=== TO DO ===
Every entry must be set down exactly in the answer; no pictures should appear.

=== DATA UNDER STUDY ===
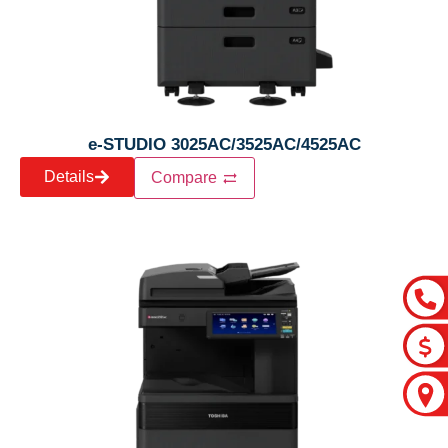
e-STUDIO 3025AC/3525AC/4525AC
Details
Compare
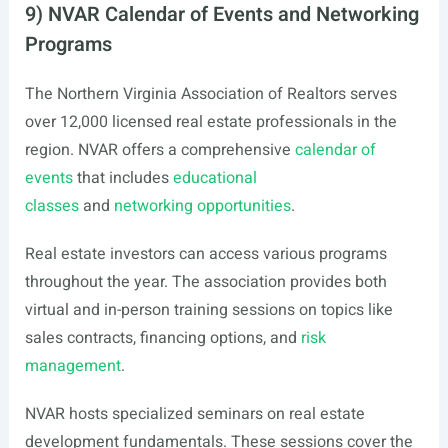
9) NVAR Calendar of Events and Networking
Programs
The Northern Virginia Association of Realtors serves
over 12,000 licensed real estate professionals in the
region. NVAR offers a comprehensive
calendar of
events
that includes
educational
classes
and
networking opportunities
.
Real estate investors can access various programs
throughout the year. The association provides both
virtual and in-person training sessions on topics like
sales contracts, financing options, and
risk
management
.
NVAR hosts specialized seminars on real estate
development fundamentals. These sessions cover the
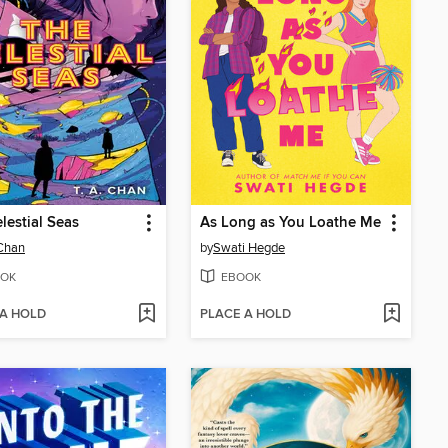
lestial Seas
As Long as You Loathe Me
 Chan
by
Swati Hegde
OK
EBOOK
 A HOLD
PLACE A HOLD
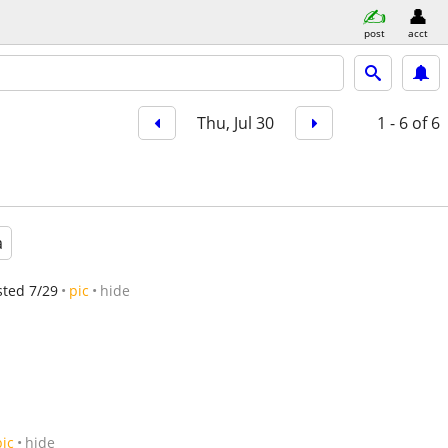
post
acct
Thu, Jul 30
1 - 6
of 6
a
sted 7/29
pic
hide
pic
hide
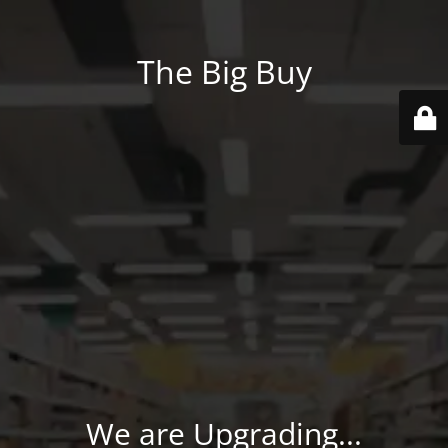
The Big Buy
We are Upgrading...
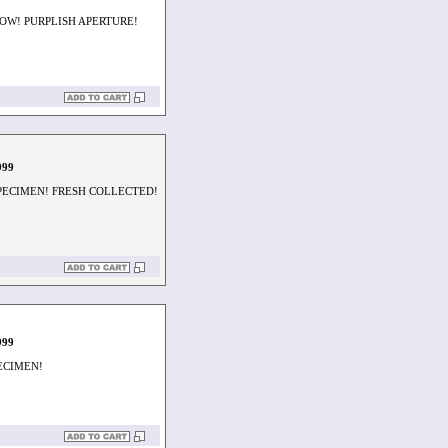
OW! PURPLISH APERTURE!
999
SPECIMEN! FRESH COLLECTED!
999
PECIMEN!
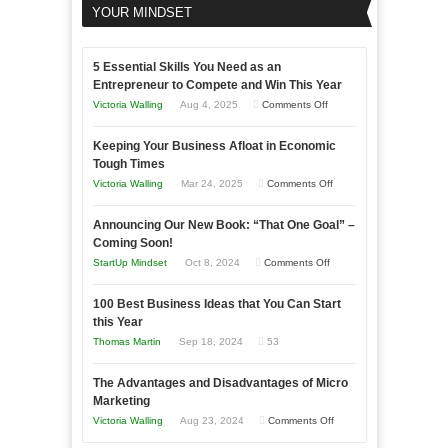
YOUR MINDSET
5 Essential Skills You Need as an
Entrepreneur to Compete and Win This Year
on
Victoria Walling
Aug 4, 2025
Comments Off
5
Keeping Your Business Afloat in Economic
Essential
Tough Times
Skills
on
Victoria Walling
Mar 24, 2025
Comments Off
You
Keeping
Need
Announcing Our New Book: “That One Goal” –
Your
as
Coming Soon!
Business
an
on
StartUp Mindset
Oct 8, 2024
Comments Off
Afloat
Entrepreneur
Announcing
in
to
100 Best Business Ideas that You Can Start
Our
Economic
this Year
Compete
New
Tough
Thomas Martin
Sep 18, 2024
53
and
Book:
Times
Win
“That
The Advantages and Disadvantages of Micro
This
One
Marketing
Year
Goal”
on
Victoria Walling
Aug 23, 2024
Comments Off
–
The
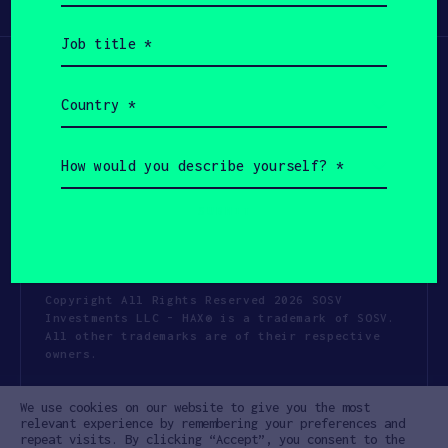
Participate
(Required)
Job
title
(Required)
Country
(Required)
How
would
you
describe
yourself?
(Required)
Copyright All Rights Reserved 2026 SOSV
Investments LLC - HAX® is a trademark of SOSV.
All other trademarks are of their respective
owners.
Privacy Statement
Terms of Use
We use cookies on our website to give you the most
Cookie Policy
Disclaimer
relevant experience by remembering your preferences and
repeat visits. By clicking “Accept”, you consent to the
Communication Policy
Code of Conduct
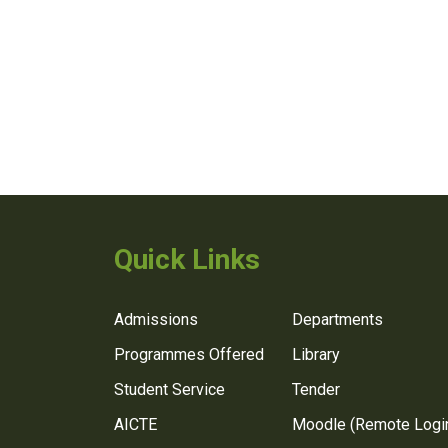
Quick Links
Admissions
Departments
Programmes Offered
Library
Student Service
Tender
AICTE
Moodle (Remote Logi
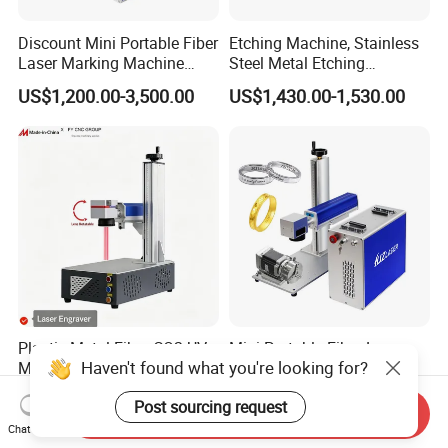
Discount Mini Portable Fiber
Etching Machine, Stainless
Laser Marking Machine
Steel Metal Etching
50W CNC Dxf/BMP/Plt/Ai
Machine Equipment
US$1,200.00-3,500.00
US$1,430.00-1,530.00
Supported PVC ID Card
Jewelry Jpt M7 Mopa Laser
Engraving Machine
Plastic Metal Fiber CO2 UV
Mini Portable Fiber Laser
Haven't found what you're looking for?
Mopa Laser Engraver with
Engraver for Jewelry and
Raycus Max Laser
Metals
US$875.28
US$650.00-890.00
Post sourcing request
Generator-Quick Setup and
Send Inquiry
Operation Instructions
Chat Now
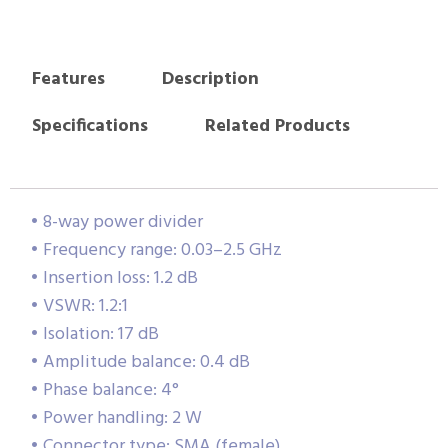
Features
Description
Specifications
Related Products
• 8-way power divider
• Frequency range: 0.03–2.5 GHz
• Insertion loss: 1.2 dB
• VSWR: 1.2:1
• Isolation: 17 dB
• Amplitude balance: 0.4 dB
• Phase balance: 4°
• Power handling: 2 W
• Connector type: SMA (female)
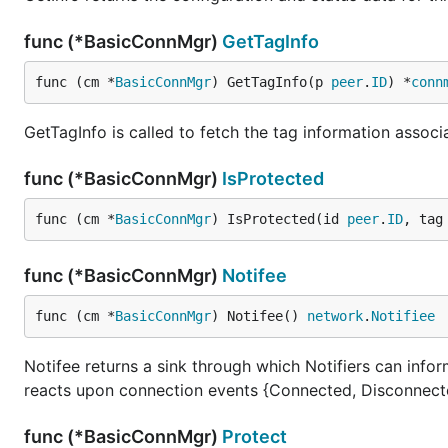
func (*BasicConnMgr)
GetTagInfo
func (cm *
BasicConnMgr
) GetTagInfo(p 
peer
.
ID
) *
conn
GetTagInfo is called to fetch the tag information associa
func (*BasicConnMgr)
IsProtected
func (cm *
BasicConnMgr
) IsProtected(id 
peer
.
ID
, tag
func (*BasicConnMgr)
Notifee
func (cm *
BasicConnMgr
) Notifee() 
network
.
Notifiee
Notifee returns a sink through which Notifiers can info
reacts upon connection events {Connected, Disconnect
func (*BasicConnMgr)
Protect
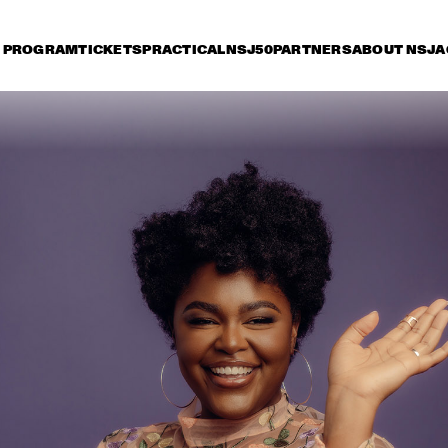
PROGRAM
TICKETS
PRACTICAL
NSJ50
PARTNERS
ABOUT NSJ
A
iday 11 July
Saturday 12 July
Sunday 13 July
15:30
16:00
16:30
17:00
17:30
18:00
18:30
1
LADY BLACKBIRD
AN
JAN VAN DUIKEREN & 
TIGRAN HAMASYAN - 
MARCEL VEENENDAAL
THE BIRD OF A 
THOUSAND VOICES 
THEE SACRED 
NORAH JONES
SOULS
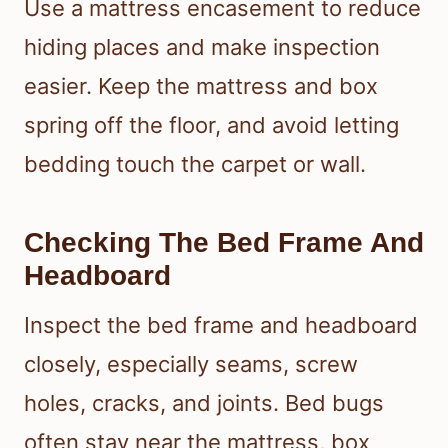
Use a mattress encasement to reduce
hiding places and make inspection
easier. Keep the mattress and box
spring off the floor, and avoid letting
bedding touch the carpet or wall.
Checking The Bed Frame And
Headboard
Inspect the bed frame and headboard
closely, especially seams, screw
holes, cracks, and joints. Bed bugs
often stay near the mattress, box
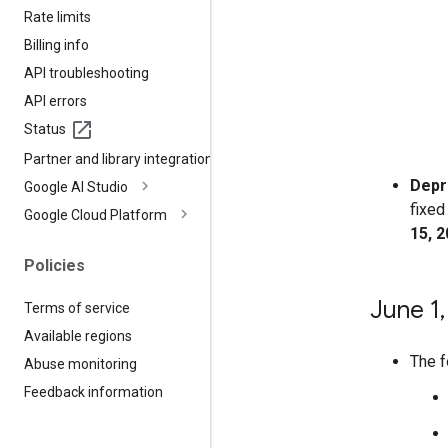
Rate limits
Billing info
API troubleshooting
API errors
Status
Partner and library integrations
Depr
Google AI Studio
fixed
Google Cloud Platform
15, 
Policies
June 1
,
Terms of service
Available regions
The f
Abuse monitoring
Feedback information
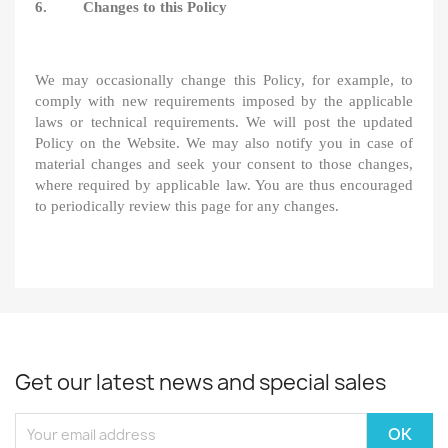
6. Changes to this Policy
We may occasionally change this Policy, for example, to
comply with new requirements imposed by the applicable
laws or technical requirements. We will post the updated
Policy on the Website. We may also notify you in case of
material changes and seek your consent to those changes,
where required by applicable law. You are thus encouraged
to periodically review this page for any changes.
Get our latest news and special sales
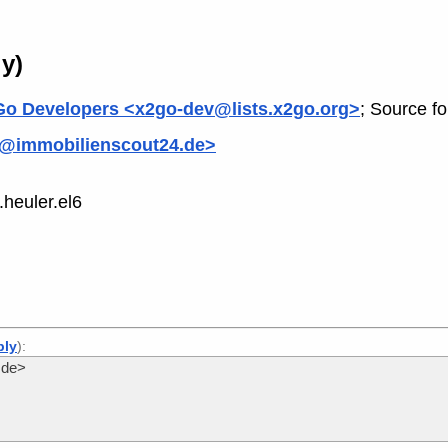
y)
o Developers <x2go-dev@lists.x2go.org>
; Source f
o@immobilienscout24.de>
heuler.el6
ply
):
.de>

=== RESPONSE BOX ===
e-STUDIO 3025AC/3525AC/4525AC
Details
Compare
9) NVAR Calendar of Events and Networking
Programs
The Northern Virginia Association of Realtors serves
over 12,000 licensed real estate professionals in the
region. NVAR offers a comprehensive
calendar of
events
that includes
educational
classes
and
networking opportunities
.
Real estate investors can access various programs
throughout the year. The association provides both
virtual and in-person training sessions on topics like
sales contracts, financing options, and
risk
management
.
NVAR hosts specialized seminars on real estate
development fundamentals. These sessions cover the
lestial Seas
As Long as You Loathe Me
 Chan
by
Swati Hegde
OK
EBOOK
 A HOLD
PLACE A HOLD
post
acct
Thu, Jul 30
1 - 6
of 6
a
sted 7/29
pic
hide
pic
hide
The Big Buy
We are Upgrading...
OW! PURPLISH APERTURE!
999
SPECIMEN! FRESH COLLECTED!
999
PECIMEN!
YOUR MINDSET
5 Essential Skills You Need as an
Entrepreneur to Compete and Win This Year
on
Victoria Walling
Aug 4, 2025
Comments Off
5
Keeping Your Business Afloat in Economic
Essential
Tough Times
Skills
on
Victoria Walling
Mar 24, 2025
Comments Off
You
Keeping
Need
Announcing Our New Book: “That One Goal” –
Your
as
Coming Soon!
Business
an
on
StartUp Mindset
Oct 8, 2024
Comments Off
Afloat
Entrepreneur
Announcing
in
to
100 Best Business Ideas that You Can Start
Our
Economic
this Year
Compete
New
Tough
Thomas Martin
Sep 18, 2024
53
and
Book:
Times
Win
“That
The Advantages and Disadvantages of Micro
This
One
Marketing
Year
Goal”
on
Victoria Walling
Aug 23, 2024
Comments Off
–
The
Participate
(Required)
Job
title
(Required)
Country
(Required)
How
would
you
describe
yourself?
(Required)
Copyright All Rights Reserved 2026 SOSV
Investments LLC - HAX® is a trademark of SOSV.
All other trademarks are of their respective
owners.
Privacy Statement
Terms of Use
We use cookies on our website to give you the most
Cookie Policy
Disclaimer
relevant experience by remembering your preferences and
repeat visits. By clicking “Accept”, you consent to the
Communication Policy
Code of Conduct
Quick Links
Admissions
Departments
Programmes Offered
Library
Student Service
Tender
AICTE
Moodle (Remote Logi
Discount Mini Portable Fiber
Etching Machine, Stainless
Laser Marking Machine
Steel Metal Etching
50W CNC Dxf/BMP/Plt/Ai
Machine Equipment
US$1,200.00-3,500.00
US$1,430.00-1,530.00
Supported PVC ID Card
Jewelry Jpt M7 Mopa Laser
Engraving Machine
Plastic Metal Fiber CO2 UV
Mini Portable Fiber Laser
Haven't found what you're looking for?
Mopa Laser Engraver with
Engraver for Jewelry and
Raycus Max Laser
Metals
US$875.28
US$650.00-890.00
Post sourcing request
Generator-Quick Setup and
Send Inquiry
Operation Instructions
Chat Now
Features
Description
Specifications
Related Products
• 8-way power divider
• Frequency range: 0.03–2.5 GHz
• Insertion loss: 1.2 dB
• VSWR: 1.2:1
• Isolation: 17 dB
• Amplitude balance: 0.4 dB
• Phase balance: 4°
• Power handling: 2 W
• Connector type: SMA (female)
func (*BasicConnMgr)
GetTagInfo
func (cm *
BasicConnMgr
) GetTagInfo(p 
peer
.
ID
) *
conn
GetTagInfo is called to fetch the tag information associa
func (*BasicConnMgr)
IsProtected
func (cm *
BasicConnMgr
) IsProtected(id 
peer
.
ID
, tag
func (*BasicConnMgr)
Notifee
func (cm *
BasicConnMgr
) Notifee() 
network
.
Notifiee
Notifee returns a sink through which Notifiers can info
reacts upon connection events {Connected, Disconnect
func (*BasicConnMgr)
Protect
PROGRAM
TICKETS
PRACTICAL
NSJ50
PARTNERS
ABOUT NSJ
A
iday 11 July
Saturday 12 July
Sunday 13 July
15:30
16:00
16:30
17:00
17:30
18:00
18:30
1
LADY BLACKBIRD
AN
JAN VAN DUIKEREN & 
TIGRAN HAMASYAN - 
MARCEL VEENENDAAL
THE BIRD OF A 
THOUSAND VOICES 
THEE SACRED 
NORAH JONES
SOULS
Use a mattress encasement to reduce
hiding places and make inspection
easier. Keep the mattress and box
spring off the floor, and avoid letting
bedding touch the carpet or wall.
Checking The Bed Frame And
Headboard
Inspect the bed frame and headboard
closely, especially seams, screw
holes, cracks, and joints. Bed bugs
often stay near the mattress, box
Rate limits
Billing info
API troubleshooting
API errors
Status
Partner and library integrations
Depr
Google AI Studio
fixed
Google Cloud Platform
15, 
Policies
June 1
,
Terms of service
Available regions
The f
Abuse monitoring
Feedback information
6. Changes to this Policy
We may occasionally change this Policy, for example, to
comply with new requirements imposed by the applicable
laws or technical requirements. We will post the updated
Policy on the Website. We may also notify you in case of
material changes and seek your consent to those changes,
where required by applicable law. You are thus encouraged
to periodically review this page for any changes.
Get our latest news and special sales
y)
o Developers <x2go-dev@lists.x2go.org>
; Source f
o@immobilienscout24.de>
heuler.el6
ply
):
.de>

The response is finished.